Action item: Exactly as shown below, retype every line of the data.

Extracted information:
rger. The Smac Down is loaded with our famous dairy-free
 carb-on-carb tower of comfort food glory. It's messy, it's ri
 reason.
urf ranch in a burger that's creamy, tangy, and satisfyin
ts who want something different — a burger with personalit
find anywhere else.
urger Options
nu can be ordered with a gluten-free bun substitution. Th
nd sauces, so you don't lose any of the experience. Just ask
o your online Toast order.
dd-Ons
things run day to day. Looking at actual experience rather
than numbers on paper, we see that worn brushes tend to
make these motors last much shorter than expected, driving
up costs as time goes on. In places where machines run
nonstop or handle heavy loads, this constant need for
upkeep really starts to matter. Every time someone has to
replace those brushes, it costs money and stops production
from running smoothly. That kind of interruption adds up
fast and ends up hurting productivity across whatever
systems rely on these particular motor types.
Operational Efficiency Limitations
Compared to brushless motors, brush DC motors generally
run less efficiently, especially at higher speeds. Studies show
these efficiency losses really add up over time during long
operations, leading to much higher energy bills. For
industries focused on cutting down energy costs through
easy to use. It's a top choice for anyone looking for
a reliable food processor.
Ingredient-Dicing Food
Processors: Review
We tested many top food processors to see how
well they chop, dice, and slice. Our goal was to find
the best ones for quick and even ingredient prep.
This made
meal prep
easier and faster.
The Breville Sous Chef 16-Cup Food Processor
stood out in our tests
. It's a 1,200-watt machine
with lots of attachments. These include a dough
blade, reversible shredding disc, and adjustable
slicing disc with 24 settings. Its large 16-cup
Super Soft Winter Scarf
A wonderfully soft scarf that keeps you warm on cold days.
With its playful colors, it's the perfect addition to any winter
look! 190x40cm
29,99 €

Task output:
rger. The Smac Down is loaded with our famous dairy-free
 carb-on-carb tower of comfort food glory. It's messy, it's ri
 reason.
urf ranch in a burger that's creamy, tangy, and satisfyin
ts who want something different — a burger with personalit
find anywhere else.
urger Options
nu can be ordered with a gluten-free bun substitution. Th
nd sauces, so you don't lose any of the experience. Just ask
o your online Toast order.
dd-Ons
things run day to day. Looking at actual experience rather
than numbers on paper, we see that worn brushes tend to
make these motors last much shorter than expected, driving
up costs as time goes on. In places where machines run
nonstop or handle heavy loads, this constant need for
upkeep really starts to matter. Every time someone has to
replace those brushes, it costs money and stops production
from running smoothly. That kind of interruption adds up
fast and ends up hurting productivity across whatever
systems rely on these particular motor types.
Operational Efficiency Limitations
Compared to brushless motors, brush DC motors generally
run less efficiently, especially at higher speeds. Studies show
these efficiency losses really add up over time during long
operations, leading to much higher energy bills. For
industries focused on cutting down energy costs through
easy to use. It's a top choice for anyone looking for
a reliable food processor.
Ingredient-Dicing Food
Processors: Review
We tested many top food processors to see how
well they chop, dice, and slice. Our goal was to find
the best ones for quick and even ingredient prep.
This made
meal prep
easier and faster.
The Breville Sous Chef 16-Cup Food Processor
stood out in our tests
. It's a 1,200-watt machine
with lots of attachments. These include a dough
blade, reversible shredding disc, and adjustable
slicing disc with 24 settings. Its large 16-cup
Super Soft Winter Scarf
A wonderfully soft scarf that keeps you warm on cold days.
With its playful colors, it's the perfect addition to any winter
look! 190x40cm
29,99 €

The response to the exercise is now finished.